■ Problem to solve: Transcribe all of the records exactly, leaving every line as it is.

■ Data to use:
_ _ _ _ _

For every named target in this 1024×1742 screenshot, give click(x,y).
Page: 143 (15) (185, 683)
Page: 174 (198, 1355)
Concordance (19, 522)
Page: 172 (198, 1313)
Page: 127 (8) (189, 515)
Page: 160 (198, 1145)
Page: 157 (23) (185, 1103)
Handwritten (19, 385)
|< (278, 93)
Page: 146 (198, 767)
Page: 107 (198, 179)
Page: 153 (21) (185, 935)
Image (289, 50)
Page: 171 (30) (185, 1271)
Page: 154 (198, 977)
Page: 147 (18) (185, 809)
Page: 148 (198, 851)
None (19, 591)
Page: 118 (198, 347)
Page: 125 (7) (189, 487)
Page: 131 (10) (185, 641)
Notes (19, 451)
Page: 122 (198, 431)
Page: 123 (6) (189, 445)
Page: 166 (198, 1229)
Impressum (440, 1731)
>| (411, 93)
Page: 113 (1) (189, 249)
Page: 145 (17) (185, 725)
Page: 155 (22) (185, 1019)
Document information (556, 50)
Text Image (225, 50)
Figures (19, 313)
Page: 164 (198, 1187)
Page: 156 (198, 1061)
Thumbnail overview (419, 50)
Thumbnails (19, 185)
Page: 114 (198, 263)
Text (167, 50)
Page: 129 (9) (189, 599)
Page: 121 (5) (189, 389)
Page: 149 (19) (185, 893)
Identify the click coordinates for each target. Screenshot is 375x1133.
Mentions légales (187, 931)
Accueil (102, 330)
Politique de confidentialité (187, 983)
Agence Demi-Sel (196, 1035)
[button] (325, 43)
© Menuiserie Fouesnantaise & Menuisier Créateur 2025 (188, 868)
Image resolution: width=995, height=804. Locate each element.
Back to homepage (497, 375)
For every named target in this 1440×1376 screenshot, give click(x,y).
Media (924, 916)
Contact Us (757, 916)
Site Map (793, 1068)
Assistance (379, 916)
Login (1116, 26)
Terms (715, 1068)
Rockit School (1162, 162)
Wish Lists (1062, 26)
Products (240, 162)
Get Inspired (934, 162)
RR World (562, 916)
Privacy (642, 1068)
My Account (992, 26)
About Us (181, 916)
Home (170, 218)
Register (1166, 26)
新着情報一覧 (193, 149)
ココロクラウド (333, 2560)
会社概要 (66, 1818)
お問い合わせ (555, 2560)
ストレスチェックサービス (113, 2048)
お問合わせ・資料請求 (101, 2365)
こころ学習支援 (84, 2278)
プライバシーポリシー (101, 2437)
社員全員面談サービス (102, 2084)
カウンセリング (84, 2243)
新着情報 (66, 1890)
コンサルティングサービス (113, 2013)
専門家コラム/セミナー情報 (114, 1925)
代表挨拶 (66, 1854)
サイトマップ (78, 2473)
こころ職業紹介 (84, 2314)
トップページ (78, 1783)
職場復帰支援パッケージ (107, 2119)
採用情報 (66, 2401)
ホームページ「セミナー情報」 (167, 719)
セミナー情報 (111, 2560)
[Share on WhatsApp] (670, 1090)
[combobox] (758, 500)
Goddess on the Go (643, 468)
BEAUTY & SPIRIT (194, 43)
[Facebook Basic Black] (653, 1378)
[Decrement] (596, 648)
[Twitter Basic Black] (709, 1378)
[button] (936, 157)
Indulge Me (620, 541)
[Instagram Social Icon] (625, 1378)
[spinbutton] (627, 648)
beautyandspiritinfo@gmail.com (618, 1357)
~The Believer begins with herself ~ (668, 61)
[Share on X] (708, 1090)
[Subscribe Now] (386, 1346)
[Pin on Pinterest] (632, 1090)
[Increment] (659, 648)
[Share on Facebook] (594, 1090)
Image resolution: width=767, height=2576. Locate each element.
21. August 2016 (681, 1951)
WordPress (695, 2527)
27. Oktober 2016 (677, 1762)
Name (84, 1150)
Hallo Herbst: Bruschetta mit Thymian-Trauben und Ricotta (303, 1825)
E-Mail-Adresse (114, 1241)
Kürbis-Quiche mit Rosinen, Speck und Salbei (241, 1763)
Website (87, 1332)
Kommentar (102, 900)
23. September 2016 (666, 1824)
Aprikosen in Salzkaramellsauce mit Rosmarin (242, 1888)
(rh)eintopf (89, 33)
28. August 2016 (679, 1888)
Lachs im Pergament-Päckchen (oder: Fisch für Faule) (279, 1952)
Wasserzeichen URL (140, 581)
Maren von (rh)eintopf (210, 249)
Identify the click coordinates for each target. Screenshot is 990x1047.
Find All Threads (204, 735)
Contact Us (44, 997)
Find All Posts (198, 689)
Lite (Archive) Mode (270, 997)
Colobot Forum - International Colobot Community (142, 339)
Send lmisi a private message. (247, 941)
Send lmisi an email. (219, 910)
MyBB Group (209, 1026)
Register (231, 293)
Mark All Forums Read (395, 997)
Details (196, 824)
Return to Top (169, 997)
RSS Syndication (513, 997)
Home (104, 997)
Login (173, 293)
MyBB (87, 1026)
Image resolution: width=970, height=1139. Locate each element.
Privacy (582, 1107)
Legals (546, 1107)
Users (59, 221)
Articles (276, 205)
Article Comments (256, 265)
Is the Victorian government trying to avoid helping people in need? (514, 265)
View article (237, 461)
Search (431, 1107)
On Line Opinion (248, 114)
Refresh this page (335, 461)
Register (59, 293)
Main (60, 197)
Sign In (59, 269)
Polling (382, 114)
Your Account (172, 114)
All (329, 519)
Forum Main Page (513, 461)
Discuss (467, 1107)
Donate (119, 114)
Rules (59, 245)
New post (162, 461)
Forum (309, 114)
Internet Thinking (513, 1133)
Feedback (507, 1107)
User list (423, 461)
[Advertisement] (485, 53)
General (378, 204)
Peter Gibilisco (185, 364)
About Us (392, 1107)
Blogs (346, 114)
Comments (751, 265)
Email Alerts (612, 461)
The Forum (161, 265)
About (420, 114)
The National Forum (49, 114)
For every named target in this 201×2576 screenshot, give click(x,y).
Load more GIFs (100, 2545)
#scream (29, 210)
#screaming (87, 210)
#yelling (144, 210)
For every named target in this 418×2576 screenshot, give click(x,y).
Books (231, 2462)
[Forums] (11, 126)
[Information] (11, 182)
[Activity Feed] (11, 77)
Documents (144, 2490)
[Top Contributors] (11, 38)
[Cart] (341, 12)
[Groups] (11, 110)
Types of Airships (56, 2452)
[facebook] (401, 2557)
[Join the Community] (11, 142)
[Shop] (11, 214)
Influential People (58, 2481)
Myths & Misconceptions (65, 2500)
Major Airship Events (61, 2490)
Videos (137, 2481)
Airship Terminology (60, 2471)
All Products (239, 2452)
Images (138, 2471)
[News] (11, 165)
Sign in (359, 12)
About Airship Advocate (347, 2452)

_ _ _ _ _

■ Written answer:
For every named target in this 1024×1742 screenshot, give click(x,y).
Page: 143 (15) (185, 683)
Page: 174 (198, 1355)
Concordance (19, 522)
Page: 172 (198, 1313)
Page: 127 (8) (189, 515)
Page: 160 (198, 1145)
Page: 157 (23) (185, 1103)
Handwritten (19, 385)
|< (278, 93)
Page: 146 (198, 767)
Page: 107 (198, 179)
Page: 153 (21) (185, 935)
Image (289, 50)
Page: 171 (30) (185, 1271)
Page: 154 (198, 977)
Page: 147 (18) (185, 809)
Page: 148 (198, 851)
None (19, 591)
Page: 118 (198, 347)
Page: 125 (7) (189, 487)
Page: 131 (10) (185, 641)
Notes (19, 451)
Page: 122 (198, 431)
Page: 123 (6) (189, 445)
Page: 166 (198, 1229)
Impressum (440, 1731)
>| (411, 93)
Page: 113 (1) (189, 249)
Page: 145 (17) (185, 725)
Page: 155 (22) (185, 1019)
Document information (556, 50)
Text Image (225, 50)
Figures (19, 313)
Page: 164 (198, 1187)
Page: 156 (198, 1061)
Thumbnail overview (419, 50)
Thumbnails (19, 185)
Page: 114 (198, 263)
Text (167, 50)
Page: 129 (9) (189, 599)
Page: 121 (5) (189, 389)
Page: 149 (19) (185, 893)
Identify the click coordinates for each target. Screenshot is 375x1133.
Mentions légales (187, 931)
Accueil (102, 330)
Politique de confidentialité (187, 983)
Agence Demi-Sel (196, 1035)
[button] (325, 43)
© Menuiserie Fouesnantaise & Menuisier Créateur 2025 (188, 868)
Image resolution: width=995, height=804. Locate each element.
Back to homepage (497, 375)
For every named target in this 1440×1376 screenshot, give click(x,y).
Media (924, 916)
Contact Us (757, 916)
Site Map (793, 1068)
Assistance (379, 916)
Login (1116, 26)
Terms (715, 1068)
Rockit School (1162, 162)
Wish Lists (1062, 26)
Products (240, 162)
Get Inspired (934, 162)
RR World (562, 916)
Privacy (642, 1068)
My Account (992, 26)
About Us (181, 916)
Home (170, 218)
Register (1166, 26)
新着情報一覧 (193, 149)
ココロクラウド (333, 2560)
会社概要 (66, 1818)
お問い合わせ (555, 2560)
ストレスチェックサービス (113, 2048)
お問合わせ・資料請求 (101, 2365)
こころ学習支援 (84, 2278)
プライバシーポリシー (101, 2437)
社員全員面談サービス (102, 2084)
カウンセリング (84, 2243)
新着情報 (66, 1890)
コンサルティングサービス (113, 2013)
専門家コラム/セミナー情報 (114, 1925)
代表挨拶 (66, 1854)
サイトマップ (78, 2473)
こころ職業紹介 (84, 2314)
トップページ (78, 1783)
職場復帰支援パッケージ (107, 2119)
採用情報 (66, 2401)
ホームページ「セミナー情報」 (167, 719)
セミナー情報 (111, 2560)
[Share on WhatsApp] (670, 1090)
[combobox] (758, 500)
Goddess on the Go (643, 468)
BEAUTY & SPIRIT (194, 43)
[Facebook Basic Black] (653, 1378)
[Decrement] (596, 648)
[Twitter Basic Black] (709, 1378)
[button] (936, 157)
Indulge Me (620, 541)
[Instagram Social Icon] (625, 1378)
[spinbutton] (627, 648)
beautyandspiritinfo@gmail.com (618, 1357)
~The Believer begins with herself ~ (668, 61)
[Share on X] (708, 1090)
[Subscribe Now] (386, 1346)
[Pin on Pinterest] (632, 1090)
[Increment] (659, 648)
[Share on Facebook] (594, 1090)
Image resolution: width=767, height=2576. Locate each element.
21. August 2016 (681, 1951)
WordPress (695, 2527)
27. Oktober 2016 (677, 1762)
Name (84, 1150)
Hallo Herbst: Bruschetta mit Thymian-Trauben und Ricotta (303, 1825)
E-Mail-Adresse (114, 1241)
Kürbis-Quiche mit Rosinen, Speck und Salbei (241, 1763)
Website (87, 1332)
Kommentar (102, 900)
23. September 2016 (666, 1824)
Aprikosen in Salzkaramellsauce mit Rosmarin (242, 1888)
(rh)eintopf (89, 33)
28. August 2016 (679, 1888)
Lachs im Pergament-Päckchen (oder: Fisch für Faule) (279, 1952)
Wasserzeichen URL (140, 581)
Maren von (rh)eintopf (210, 249)
Identify the click coordinates for each target. Screenshot is 990x1047.
Find All Threads (204, 735)
Contact Us (44, 997)
Find All Posts (198, 689)
Lite (Archive) Mode (270, 997)
Colobot Forum - International Colobot Community (142, 339)
Send lmisi a private message. (247, 941)
Send lmisi an email. (219, 910)
MyBB Group (209, 1026)
Register (231, 293)
Mark All Forums Read (395, 997)
Details (196, 824)
Return to Top (169, 997)
RSS Syndication (513, 997)
Home (104, 997)
Login (173, 293)
MyBB (87, 1026)
Image resolution: width=970, height=1139. Locate each element.
Privacy (582, 1107)
Legals (546, 1107)
Users (59, 221)
Articles (276, 205)
Article Comments (256, 265)
Is the Victorian government trying to avoid helping people in need? (514, 265)
View article (237, 461)
Search (431, 1107)
On Line Opinion (248, 114)
Refresh this page (335, 461)
Register (59, 293)
Main (60, 197)
Sign In (59, 269)
Polling (382, 114)
Your Account (172, 114)
All (329, 519)
Forum Main Page (513, 461)
Discuss (467, 1107)
Donate (119, 114)
Rules (59, 245)
New post (162, 461)
Forum (309, 114)
Internet Thinking (513, 1133)
Feedback (507, 1107)
User list (423, 461)
[Advertisement] (485, 53)
General (378, 204)
Peter Gibilisco (185, 364)
About Us (392, 1107)
Blogs (346, 114)
Comments (751, 265)
Email Alerts (612, 461)
The Forum (161, 265)
About (420, 114)
The National Forum (49, 114)
For every named target in this 201×2576 screenshot, give click(x,y).
Load more GIFs (100, 2545)
#scream (29, 210)
#screaming (87, 210)
#yelling (144, 210)
For every named target in this 418×2576 screenshot, give click(x,y).
Books (231, 2462)
[Forums] (11, 126)
[Information] (11, 182)
[Activity Feed] (11, 77)
Documents (144, 2490)
[Top Contributors] (11, 38)
[Cart] (341, 12)
[Groups] (11, 110)
Types of Airships (56, 2452)
[facebook] (401, 2557)
[Join the Community] (11, 142)
[Shop] (11, 214)
Influential People (58, 2481)
Myths & Misconceptions (65, 2500)
Major Airship Events (61, 2490)
Videos (137, 2481)
Airship Terminology (60, 2471)
All Products (239, 2452)
Images (138, 2471)
[News] (11, 165)
Sign in (359, 12)
About Airship Advocate (347, 2452)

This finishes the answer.